Climate Change and Common Core
Have your kids come home from school recently and said that they have to measure your family’s carbon footprint and come up with ways to shrink it? This is one assignment described in a recent Wall Street Journal article (behind the paywall) as being part of the new Next Generation Science Standards, the new name for the Common Core Science Standards.
An article by Lennie Jarratt, project manager for education reform at The Heartland Institute points out that Illinois is among 13 states and the District of Columbia which have adopted the Next Generation standards.
The Journal article states that:
“While publicly billed as the result of a state-led process, the new science standards rely on a framework developed by the Washington, D.C.-based National Research Council. That is the research arm of the National Academy of Sciences that works closely with the federal government on most scientific matters.
All of the National Research Council’s work around global warming proceeds from the initial premise of its 2011 report, “America’s Climate Choices” which states that “climate change is already occurring, is based largely on human activities, and is supported by multiple lines of scientific evidence.” From the council’s perspective, the science of climate change has already been settled. Not surprisingly, global climate change is one of the disciplinary core ideas embedded in the Next Generation of Science Standards, making it required learning for students in grade, middle and high school.”
James Taylor, senior fellow for environment and energy policy at The Heartland Institute explains it further:
“The common thread is from kindergarten all the way through high school graduation. They are pushing one side of the scientific discussion. They are pushing an alarmist agenda that says humans are the major cause of global warming without giving any context about the fact that the warming is not very significant, the temperatures are abnormally cool rather than warm right now, and the fact that natural factors play a major role and probably a dominant role in recent climate change, recent global warming.”
Common Core was imposed upon our schools, not by legislative action or the vote of local school systems, or after soliciting parental input, but by the unilateral action of the Illinois State Board of Education.
Common Core is a set of math, English and now science standards developed largely with Gates Foundation money and pushed by the Obama administration.
The standards define what every schoolchild should learn each year, from first grade through twelfth, and the package includes teacher evaluations tied to federally funded tests designed to ensure that schools teach to Common Core.
While it may seem that this represents progress in education, a few things need to be pointed out:
- Common Core is not a “state-led initiative”. Implementation of Common Core was led by the National Governors Association (NGA) and the Council of Chief State School Officers (CCSSO), both of which are private, DC-based lobbying groups, which accepted grants from the Gates Foundation and other private organizations for purposes of developing the program.

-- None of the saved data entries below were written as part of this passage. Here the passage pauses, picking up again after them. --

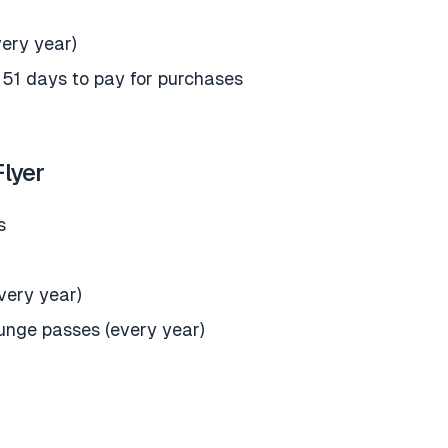
very year)
 51 days to pay for purchases
lyer
s
every year)
ounge passes (every year)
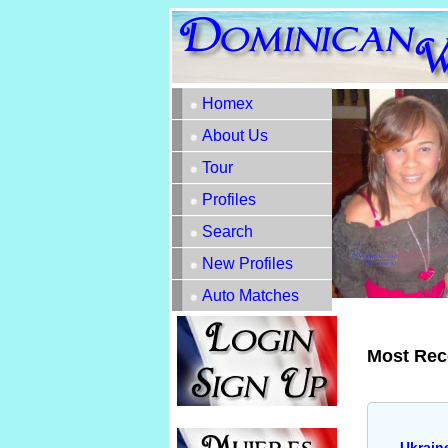
Homex
About Us
Tour
Profiles
Search
New Profiles
Auto Matches
Most Rec
Ukrain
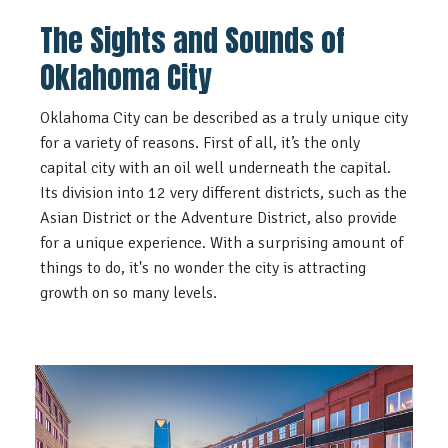
The Sights and Sounds of
Oklahoma City
Oklahoma City can be described as a truly unique city
for a variety of reasons. First of all, it’s the only
capital city with an oil well underneath the capital.
Its division into 12 very different districts, such as the
Asian District or the Adventure District, also provide
for a unique experience. With a surprising amount of
things to do, it's no wonder the city is attracting
growth on so many levels.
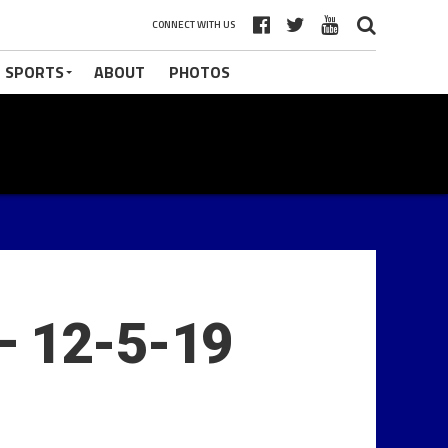
CONNECT WITH US
 SPORTS
ABOUT
PHOTOS
– 12-5-19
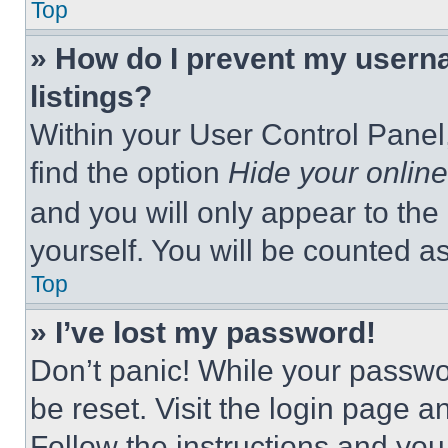
Top
» How do I prevent my userna
listings?
Within your User Control Panel,
find the option
Hide your online
and you will only appear to the
yourself. You will be counted a
Top
» I’ve lost my password!
Don’t panic! While your passwor
be reset. Visit the login page a
Follow the instructions and you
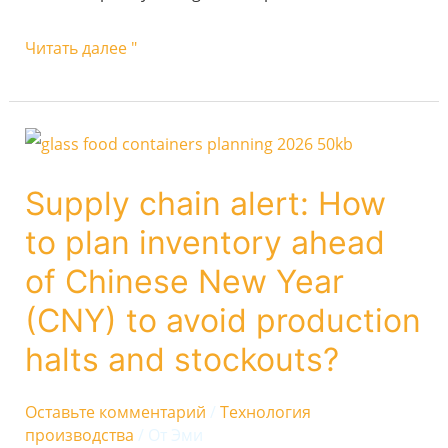
Читать далее "
Supply
chain
Supply chain alert: How
alert:
to plan inventory ahead
How
to
of Chinese New Year
plan
(CNY) to avoid production
inventory
halts and stockouts?
ahead
of
Оставьте комментарий
/
Технология
Chinese
производства
/ От
Эми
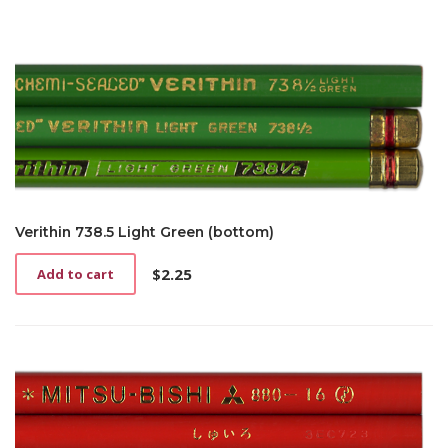
Verithin 738.5 Light Green (bottom)
$
2.25
Add to cart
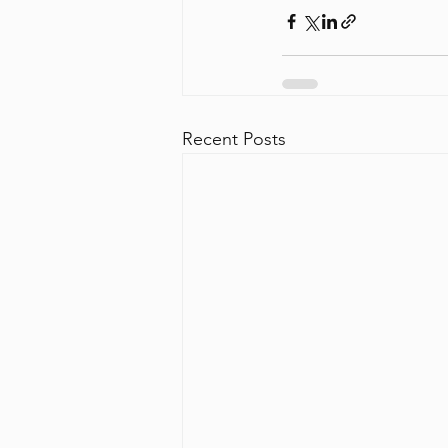
Recent Posts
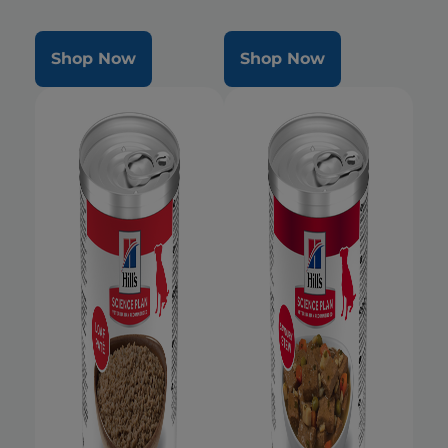
Shop Now
Shop Now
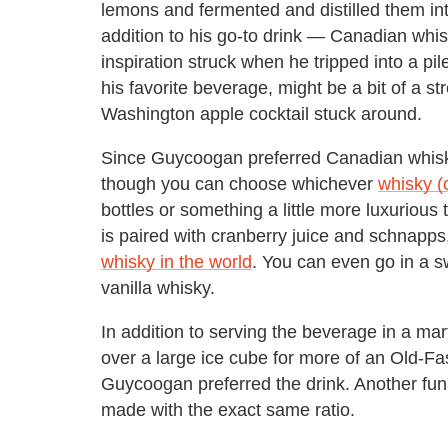
lemons and fermented and distilled them in
addition to his go-to drink — Canadian whis
inspiration struck when he tripped into a pile
his favorite beverage, might be a bit of a str
Washington apple cocktail stuck around.
Since Guycoogan preferred Canadian whisky
though you can choose whichever
whisky (
bottles or something a little more luxurious
is paired with cranberry juice and schnapps
whisky in the world
. You can even go in a s
vanilla whisky.
In addition to serving the beverage in a mart
over a large ice cube for more of an Old-F
Guycoogan preferred the drink. Another fun t
made with the exact same ratio.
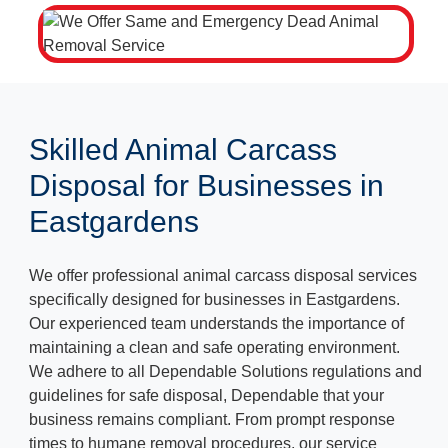
Skilled Animal Carcass
Disposal for Businesses in
Eastgardens
We offer professional animal carcass disposal services
specifically designed for businesses in Eastgardens.
Our experienced team understands the importance of
maintaining a clean and safe operating environment.
We adhere to all Dependable Solutions regulations and
guidelines for safe disposal, Dependable that your
business remains compliant. From prompt response
times to humane removal procedures, our service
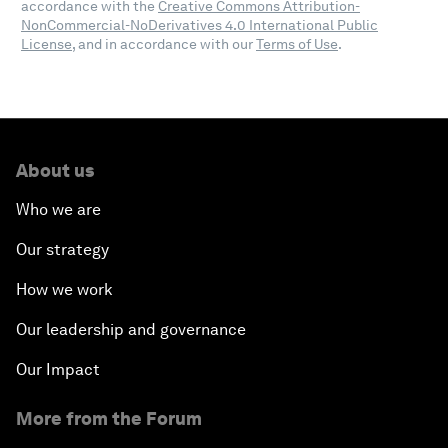
accordance with the
Creative Commons Attribution-
NonCommercial-NoDerivatives 4.0 International Public
License
, and in accordance with our
Terms of Use
.
About us
Who we are
Our strategy
How we work
Our leadership and governance
Our Impact
More from the Forum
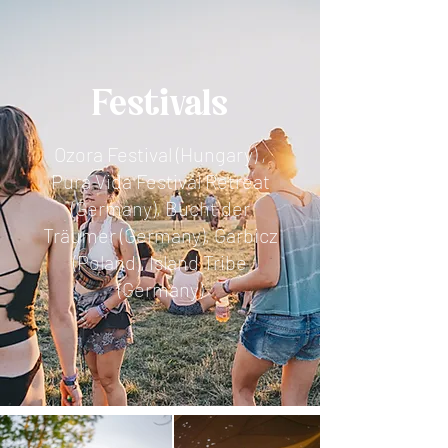
Festivals
Ozora Festival (Hungary) ,
Pura Vida Festival Retreat
(Germany), Bucht der
Träumer (Germany), Garbicz
(Poland), Island Tribe
(Germany)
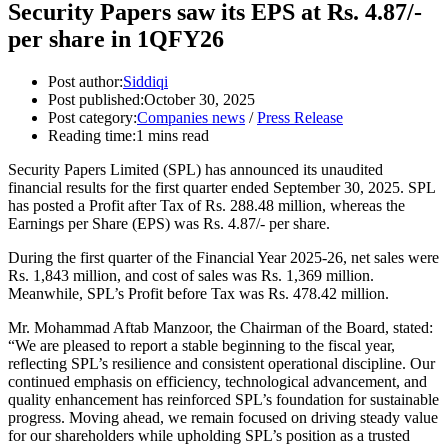
Security Papers saw its EPS at Rs. 4.87/-
per share in 1QFY26
Post author:
Siddiqi
Post published:
October 30, 2025
Post category:
Companies news
/
Press Release
Reading time:
1 mins read
Security Papers Limited (SPL) has announced its unaudited
financial results for the first quarter ended September 30, 2025. SPL
has posted a Profit after Tax of Rs. 288.48 million, whereas the
Earnings per Share (EPS) was Rs. 4.87/- per share.
During the first quarter of the Financial Year 2025-26, net sales were
Rs. 1,843 million, and cost of sales was Rs. 1,369 million.
Meanwhile, SPL’s Profit before Tax was Rs. 478.42 million.
Mr. Mohammad Aftab Manzoor, the Chairman of the Board, stated:
“We are pleased to report a stable beginning to the fiscal year,
reflecting SPL’s resilience and consistent operational discipline. Our
continued emphasis on efficiency, technological advancement, and
quality enhancement has reinforced SPL’s foundation for sustainable
progress. Moving ahead, we remain focused on driving steady value
for our shareholders while upholding SPL’s position as a trusted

- Common Core was pitched to the states by the Obama administration by conditioning eligibility for Race to the Top funding and waivers from No Child Left Behind on adoption of the initiative.
- The final Common Core standards were adopted on June 2, 2010. Illinois adopted the standards on June 24, 2010 for implementation in the 2013-2014 school year, without public hearings or legislative oversight.
- Perhaps most troubling, the U.S. Department of Education is using Common Core Standards and the assessments as vehicles to mandate the construction of massive state student databases. The Department has also gutted federal student-privacy law to allow greater sharing of student data with other government agencies and private entities. Partnering with the Department of Labor, the Department seeks to build a data system that allows tracking of individual students from preschool through the workforce.
Nothing in the Constitution gives the Federal government any authority over education, and that was done for a reason. It was understood that parents and local schools were best suited to determine the educational needs of their own children.
No one will argue that the state of education in our government schools is abysmal, and that changes need to be made. But imposing a national curriculum upon a crumbling system is like looking for your car keys at night under a street lamp because the light’s better.